What you will do: Some lines of the records below include the word "goede". Report how many, and write nothing besides the number.
********
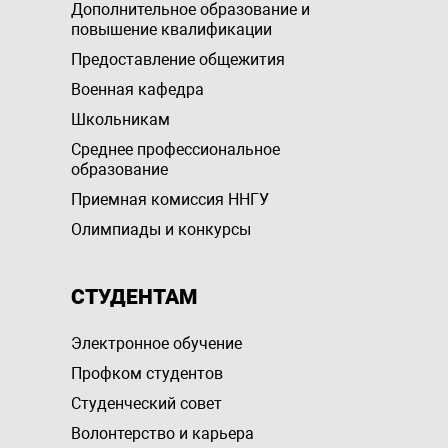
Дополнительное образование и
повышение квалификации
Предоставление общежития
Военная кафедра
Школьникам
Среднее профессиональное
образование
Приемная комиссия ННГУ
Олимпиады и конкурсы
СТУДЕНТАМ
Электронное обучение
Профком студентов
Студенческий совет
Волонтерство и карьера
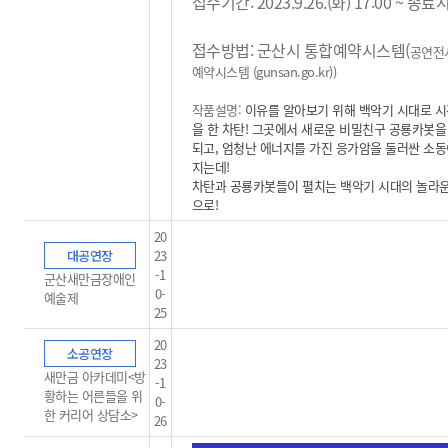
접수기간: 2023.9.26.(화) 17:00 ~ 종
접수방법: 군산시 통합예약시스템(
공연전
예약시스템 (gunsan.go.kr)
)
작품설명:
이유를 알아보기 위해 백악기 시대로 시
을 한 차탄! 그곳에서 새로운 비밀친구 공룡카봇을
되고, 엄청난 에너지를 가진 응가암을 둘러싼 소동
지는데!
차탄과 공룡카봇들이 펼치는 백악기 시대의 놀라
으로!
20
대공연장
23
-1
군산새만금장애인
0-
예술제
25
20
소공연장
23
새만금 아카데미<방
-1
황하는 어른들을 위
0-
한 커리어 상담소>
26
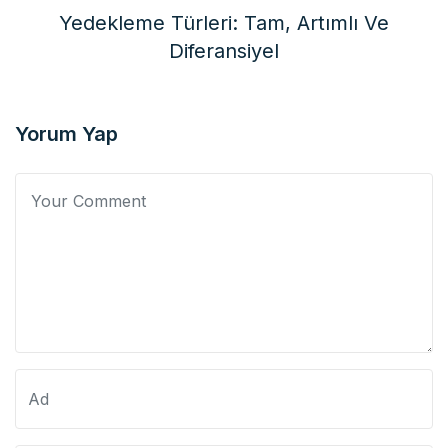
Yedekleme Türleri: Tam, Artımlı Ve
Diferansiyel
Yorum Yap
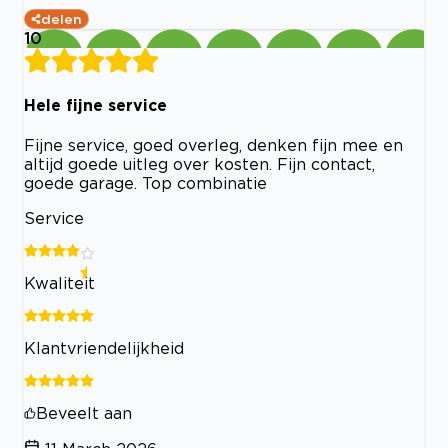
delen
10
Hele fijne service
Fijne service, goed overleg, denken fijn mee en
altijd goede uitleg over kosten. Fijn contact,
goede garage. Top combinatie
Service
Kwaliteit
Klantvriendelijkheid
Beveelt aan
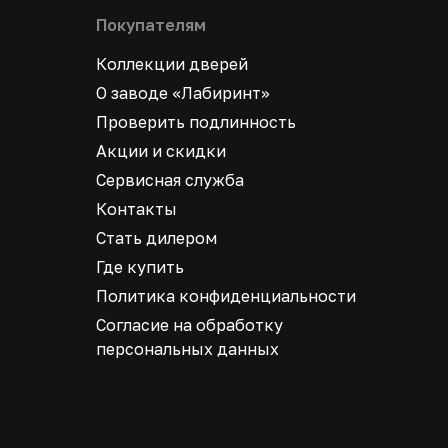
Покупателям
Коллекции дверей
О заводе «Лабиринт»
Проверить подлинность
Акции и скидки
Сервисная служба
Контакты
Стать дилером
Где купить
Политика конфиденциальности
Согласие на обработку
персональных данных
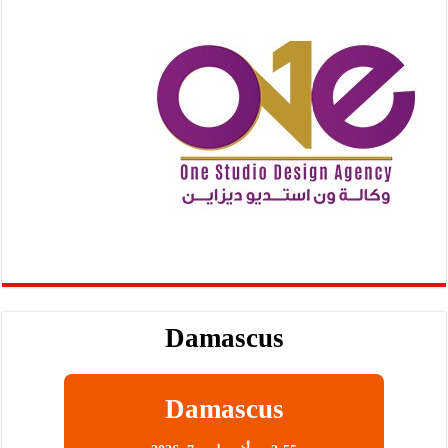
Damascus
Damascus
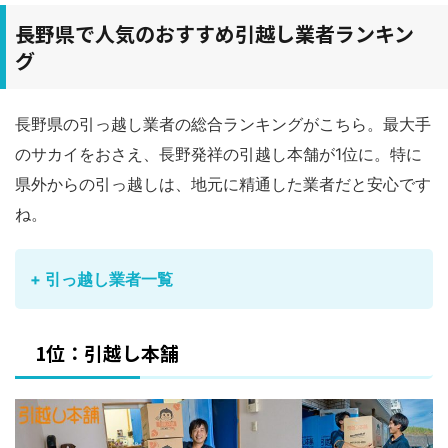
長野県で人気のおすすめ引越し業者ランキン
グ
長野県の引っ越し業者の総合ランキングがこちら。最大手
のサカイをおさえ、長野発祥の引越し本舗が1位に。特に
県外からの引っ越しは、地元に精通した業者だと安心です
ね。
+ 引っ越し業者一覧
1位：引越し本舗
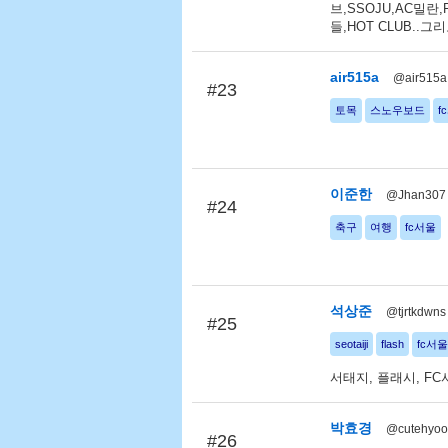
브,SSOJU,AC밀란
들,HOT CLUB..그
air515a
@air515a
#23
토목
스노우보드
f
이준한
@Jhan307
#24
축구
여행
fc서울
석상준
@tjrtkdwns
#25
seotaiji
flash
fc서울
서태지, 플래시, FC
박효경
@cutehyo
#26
********
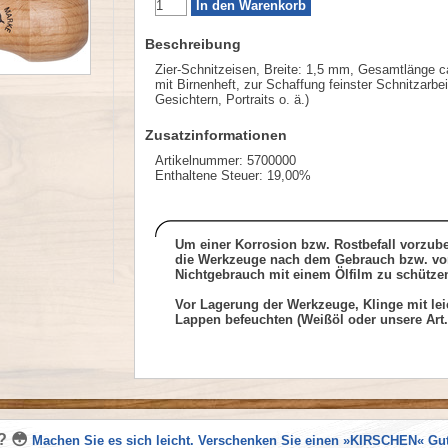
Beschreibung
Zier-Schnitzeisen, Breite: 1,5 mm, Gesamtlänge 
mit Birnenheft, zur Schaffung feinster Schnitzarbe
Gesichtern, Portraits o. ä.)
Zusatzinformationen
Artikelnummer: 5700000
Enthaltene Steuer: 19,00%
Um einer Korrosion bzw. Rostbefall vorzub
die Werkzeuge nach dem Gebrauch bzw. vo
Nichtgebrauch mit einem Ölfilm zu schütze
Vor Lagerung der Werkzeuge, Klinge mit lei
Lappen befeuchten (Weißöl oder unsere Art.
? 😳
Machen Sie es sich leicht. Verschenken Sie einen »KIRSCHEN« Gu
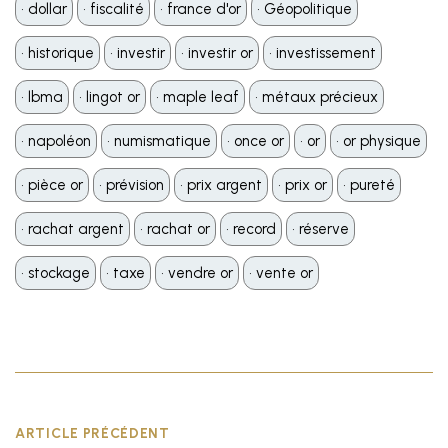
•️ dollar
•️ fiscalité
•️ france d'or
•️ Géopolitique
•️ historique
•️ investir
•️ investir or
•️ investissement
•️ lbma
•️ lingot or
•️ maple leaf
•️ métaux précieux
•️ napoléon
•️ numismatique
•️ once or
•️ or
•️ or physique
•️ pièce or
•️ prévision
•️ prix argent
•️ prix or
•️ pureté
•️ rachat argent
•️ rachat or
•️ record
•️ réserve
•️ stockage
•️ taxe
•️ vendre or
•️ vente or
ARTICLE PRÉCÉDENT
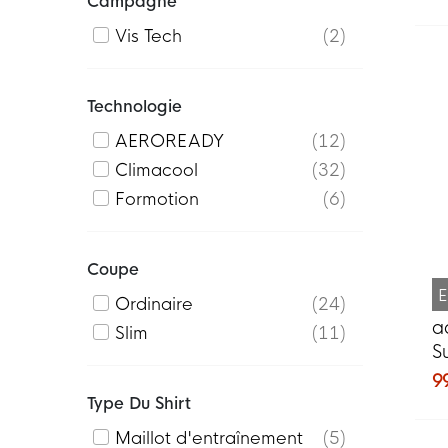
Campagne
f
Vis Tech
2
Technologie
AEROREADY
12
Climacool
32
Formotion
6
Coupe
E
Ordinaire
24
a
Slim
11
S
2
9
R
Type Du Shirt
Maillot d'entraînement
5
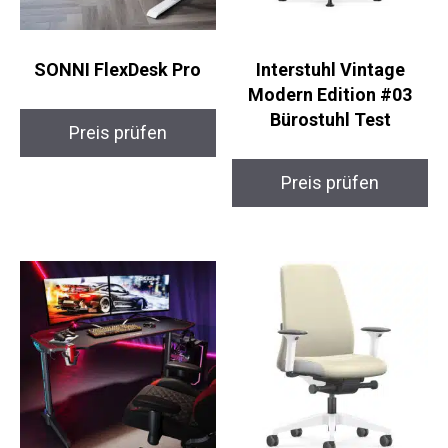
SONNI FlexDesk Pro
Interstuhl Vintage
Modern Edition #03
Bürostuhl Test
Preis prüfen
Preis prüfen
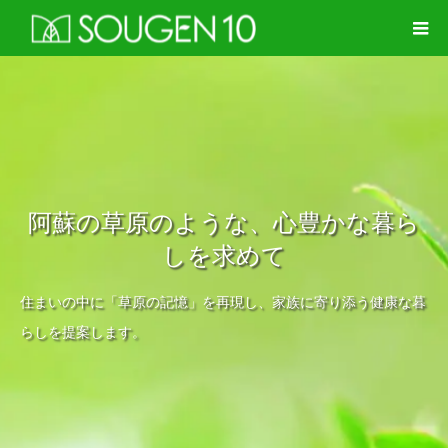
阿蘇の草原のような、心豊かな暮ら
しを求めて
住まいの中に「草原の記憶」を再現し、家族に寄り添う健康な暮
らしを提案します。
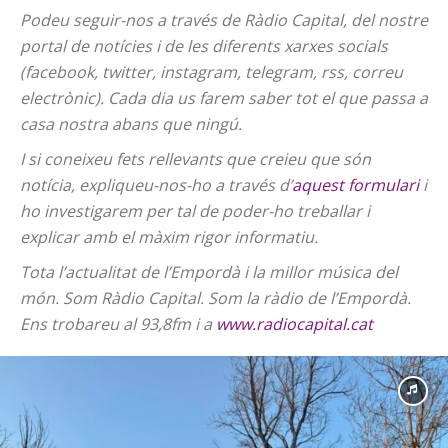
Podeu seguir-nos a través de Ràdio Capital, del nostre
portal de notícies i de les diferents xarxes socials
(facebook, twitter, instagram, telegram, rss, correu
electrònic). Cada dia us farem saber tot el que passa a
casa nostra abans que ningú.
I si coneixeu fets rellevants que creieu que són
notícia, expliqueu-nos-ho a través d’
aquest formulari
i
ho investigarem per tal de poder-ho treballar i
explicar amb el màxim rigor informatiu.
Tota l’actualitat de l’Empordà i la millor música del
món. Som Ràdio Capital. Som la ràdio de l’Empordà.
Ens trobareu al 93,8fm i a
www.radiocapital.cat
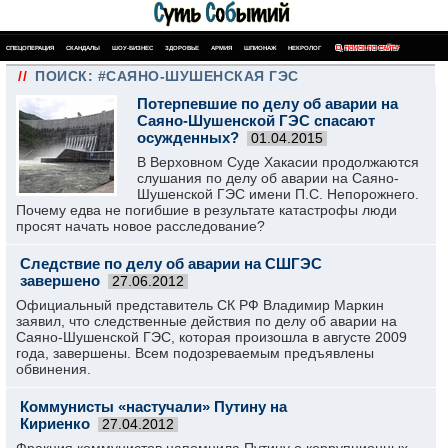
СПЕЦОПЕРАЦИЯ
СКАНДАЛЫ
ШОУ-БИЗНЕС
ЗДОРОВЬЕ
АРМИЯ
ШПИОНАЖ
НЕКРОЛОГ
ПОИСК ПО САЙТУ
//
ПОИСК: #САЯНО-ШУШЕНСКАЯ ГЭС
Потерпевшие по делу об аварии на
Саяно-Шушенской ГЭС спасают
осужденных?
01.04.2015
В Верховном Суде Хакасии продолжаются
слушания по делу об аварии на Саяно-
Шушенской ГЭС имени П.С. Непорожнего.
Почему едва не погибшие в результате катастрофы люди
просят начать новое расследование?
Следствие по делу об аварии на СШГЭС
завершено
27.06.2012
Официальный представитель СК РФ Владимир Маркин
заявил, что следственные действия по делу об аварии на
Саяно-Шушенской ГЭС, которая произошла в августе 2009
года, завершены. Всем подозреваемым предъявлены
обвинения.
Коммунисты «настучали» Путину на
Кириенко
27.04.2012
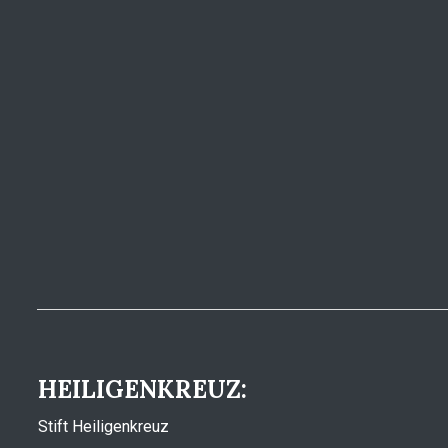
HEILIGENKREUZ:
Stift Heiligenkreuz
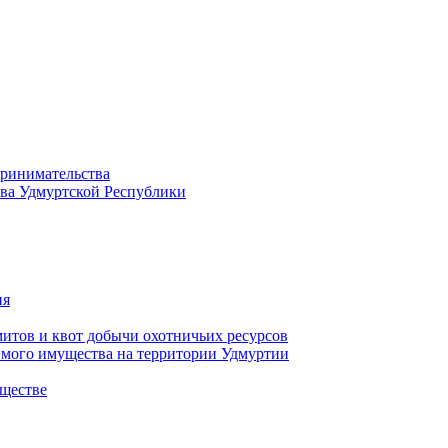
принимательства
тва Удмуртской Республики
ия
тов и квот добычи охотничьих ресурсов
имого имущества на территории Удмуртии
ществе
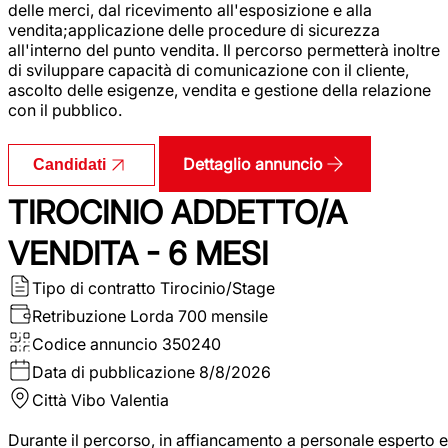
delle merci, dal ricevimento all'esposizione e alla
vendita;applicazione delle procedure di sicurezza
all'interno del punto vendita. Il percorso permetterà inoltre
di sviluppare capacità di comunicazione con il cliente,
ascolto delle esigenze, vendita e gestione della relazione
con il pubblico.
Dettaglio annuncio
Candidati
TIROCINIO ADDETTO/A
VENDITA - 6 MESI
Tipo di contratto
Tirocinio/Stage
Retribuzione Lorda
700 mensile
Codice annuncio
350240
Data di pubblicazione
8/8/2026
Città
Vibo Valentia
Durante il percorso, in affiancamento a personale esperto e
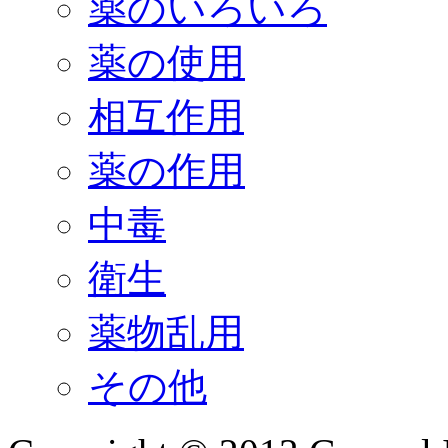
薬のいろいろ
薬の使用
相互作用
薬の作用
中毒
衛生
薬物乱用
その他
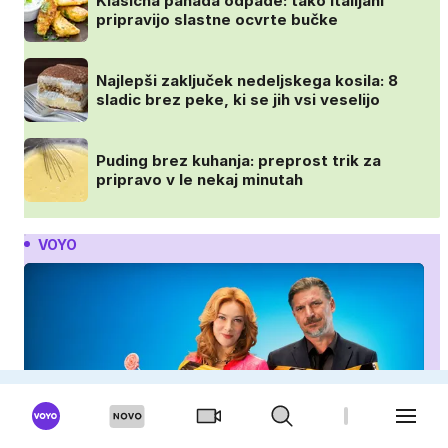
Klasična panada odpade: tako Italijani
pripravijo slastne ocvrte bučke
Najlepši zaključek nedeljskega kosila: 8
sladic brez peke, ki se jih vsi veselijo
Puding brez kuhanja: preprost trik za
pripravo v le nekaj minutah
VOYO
********
Output for this exercise: 2